F/10 scope is for example 6" (or rather 150mm to be precise) F/10 scope and F/5 scope is 4" (again 100mm) F/5 scope.

F/10 scope has 1500mm focal length and F/5 scope has 500mm focal length.

We put sensor A on F/10 scope and put sensor B on F/5 scope.

Sensor A is 3 times larger than sensor B and has x3 pixel size of sensor B.

Due to fact that F/10 has x3 focal length of F/5 scope and sensor A is three times larger (x3 height and x3 width) than B - both F/10+A and F/5+B will provide exact same FOV.

Due to fact that A has x3 larger pixels than B and F/10 has x3 longer FL than F/5 - again F/10+A and F/5+B will have same sampling rate / resolution in arc seconds per pixel.

So both FOV and resolution of these two setups are the same.

However light gathering surface of F/10 scope is 75^2*PI centimeters squared vs 50^2*pi centimeters squared of F/5 scope or calculated this turns out to be ~17671.5 : ~7854 = x2.25

F/10 scope will gather 2.25 more photons in same amount of time as will F/5 and those photons will be spread over same FOV and sampled by same number of pixels. Measured signal will be therefore larger by factor of x2.25 and resulting SNR will be at most larger by factor of x1.5 (at most because SNR does not depend only on signal level and shot noise, but other noise sources as well).

Here we have shown that F/10 scope when paired with carefully chosen camera and pixel size will be faster than F/5 scope with certain camera and pixel size.
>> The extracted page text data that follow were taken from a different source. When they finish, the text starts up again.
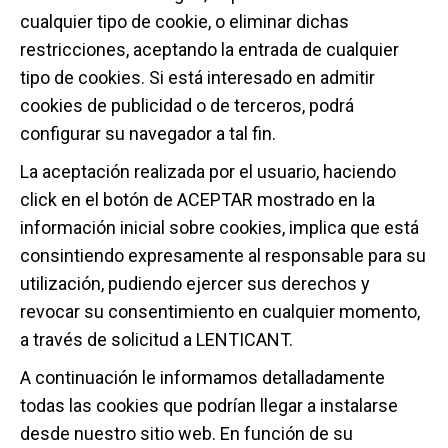
cualquier tipo de cookie, o eliminar dichas
restricciones, aceptando la entrada de cualquier
tipo de cookies. Si está interesado en admitir
cookies de publicidad o de terceros, podrá
configurar su navegador a tal fin.
La aceptación realizada por el usuario, haciendo
click en el botón de ACEPTAR mostrado en la
información inicial sobre cookies, implica que está
consintiendo expresamente al responsable para su
utilización, pudiendo ejercer sus derechos y
revocar su consentimiento en cualquier momento,
a través de solicitud a LENTICANT.
A continuación le informamos detalladamente
todas las cookies que podrían llegar a instalarse
desde nuestro sitio web. En función de su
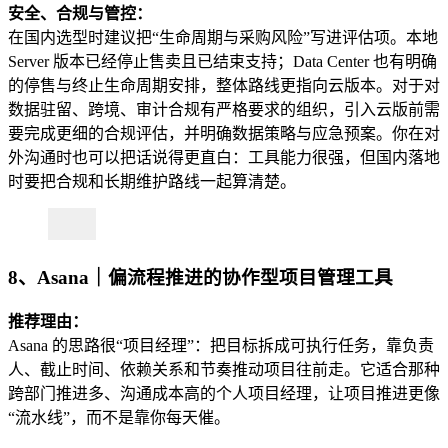
安全、合规与管控：
在国内选型时建议把“生命周期与采购风险”写进评估项。本地
Server 版本已经停止售卖且已结束支持；Data Center 也有明确
的停售与终止生命周期安排，整体路线更指向云版本。对于对
数据驻留、跨境、审计合规有严格要求的组织，引入云版前需
要完成更细的合规评估，并明确数据策略与应急预案。你在对
外沟通时也可以把话说得更直白：工具能力很强，但国内落地
时要把合规和长期维护路线一起算清楚。
8、Asana｜偏流程推进的协作型项目管理工具
推荐理由：
Asana 的思路很“项目经理”：把目标拆成可执行任务，靠负责
人、截止时间、依赖关系和节奏推动项目往前走。它适合那种
跨部门推进多、沟通成本高的个人项目经理，让项目推进更像
“流水线”，而不是靠你每天催。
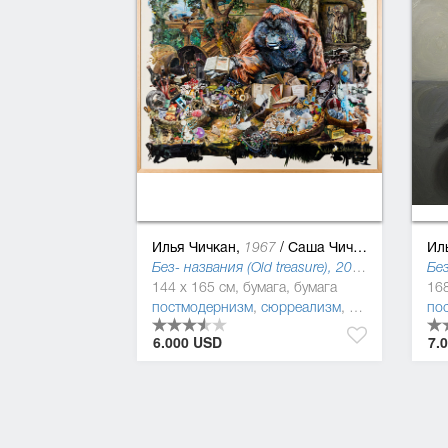
Илья Чичкан,
/
Саша Чичкан
Ил
1967
Без- названия (Old treasure), 2019
Без
144 x 165 см, бумага, бумага
постмодернизм
,
сюрреализм
,
поп-арт
,
симво
по
6.000 USD
7.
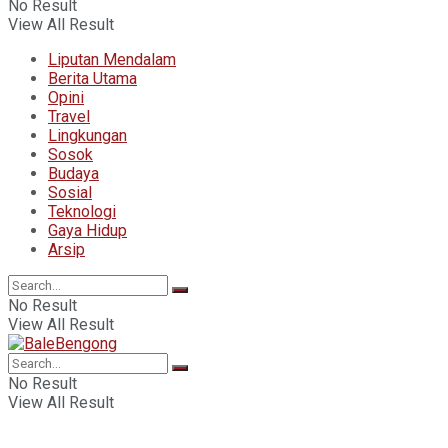
No Result
View All Result
Liputan Mendalam
Berita Utama
Opini
Travel
Lingkungan
Sosok
Budaya
Sosial
Teknologi
Gaya Hidup
Arsip
No Result
View All Result
No Result
View All Result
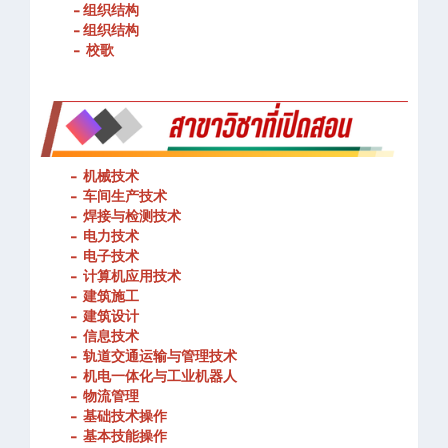
- 春武里技术学院的宗旨和理念
- 组织结构
- 组织结构
- 校歌
-
机械技术
- 车间生产技术
-
焊接与检测技术
-
电力技术
-
电子技术
-
计算机应用技术
-
建筑施工
-
建筑设计
-
信息技术
-
轨道交通运输与管理技术
-
机电一体化与工业机器人
-
物流管理
-
基础技术操作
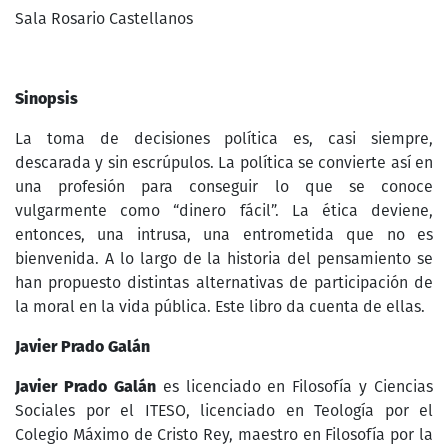
Sala Rosario Castellanos
Sinopsis
La toma de decisiones política es, casi siempre,
descarada y sin escrúpulos. La política se convierte así en
una profesión para conseguir lo que se conoce
vulgarmente como “dinero fácil”. La ética deviene,
entonces, una intrusa, una entrometida que no es
bienvenida. A lo largo de la historia del pensamiento se
han propuesto distintas alternativas de participación de
la moral en la vida pública. Este libro da cuenta de ellas.
Javier Prado Galán
Javier Prado Galán
es licenciado en Filosofía y Ciencias
Sociales por el ITESO, licenciado en Teología por el
Colegio Máximo de Cristo Rey, maestro en Filosofía por la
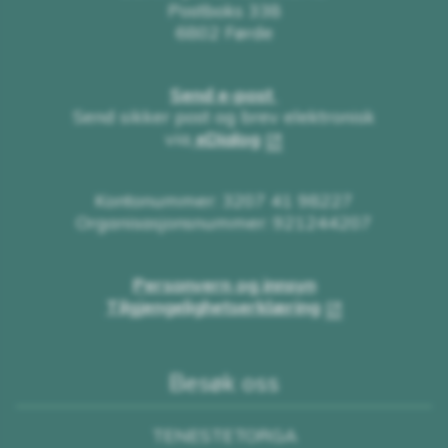
Postboks 338
6802 Førde
Send e-post
Send sikker post og brev elektronisk
via
eDialog
Kontonummer: 3207 41 98227
Organisasjonsnummer: 921244207
Personvern og innsyn
Tilgjengelighetserklæring
Besøk oss
TENESTETORGA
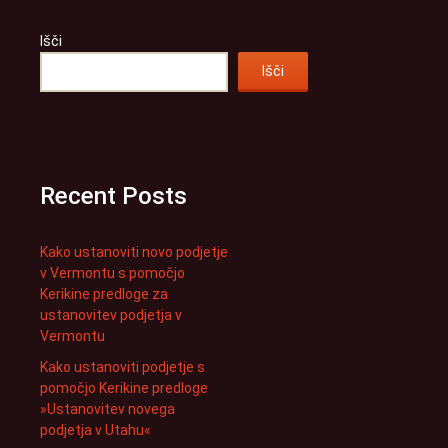
Išči
Išči
Recent Posts
Kako ustanoviti novo podjetje
v Vermontu s pomočjo
Kerikine predloge za
ustanovitev podjetja v
Vermontu
Kako ustanoviti podjetje s
pomočjo Kerikine predloge
»Ustanovitev novega
podjetja v Utahu«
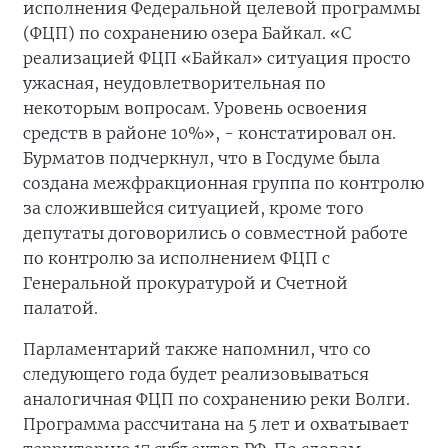
исполнения Федеральной целевой программы
(ФЦП) по сохранению озера Байкал. «С
реализацией ФЦП «Байкал» ситуация просто
ужасная, неудовлетворительная по
некоторым вопросам. Уровень освоения
средств в районе 10%», - констатировал он.
Бурматов подчеркнул, что в Госдуме была
создана межфракционная группа по контролю
за сложившейся ситуацией, кроме того
депутаты договорились о совместной работе
по контролю за исполнением ФЦП с
Генеральной прокуратурой и Счетной
палатой.
Парламентарий также напомнил, что со
следующего года будет реализовываться
аналогичная ФЦП по сохранению реки Волги.
Программа рассчитана на 5 лет и охватывает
We have shown another important thing - speed of astrophotograpy setup depends on other factors than size of objective and focal length and thus those two alone can't be used to determine speed of of setup.

So, about the photographic equivalent of moving to a larger format sensor and increasing the ISO at the same time while maintaining similar SNR.  For this to actually work, though, the f/10 would need to have a significantly larger image circle than the f/5 if the f/5 were already maxing out the fully illuminated image circle.  I'm thinking of a 4" refractor versus a 6" SCT where this probably wouldn't hold true due to the the rear baffles.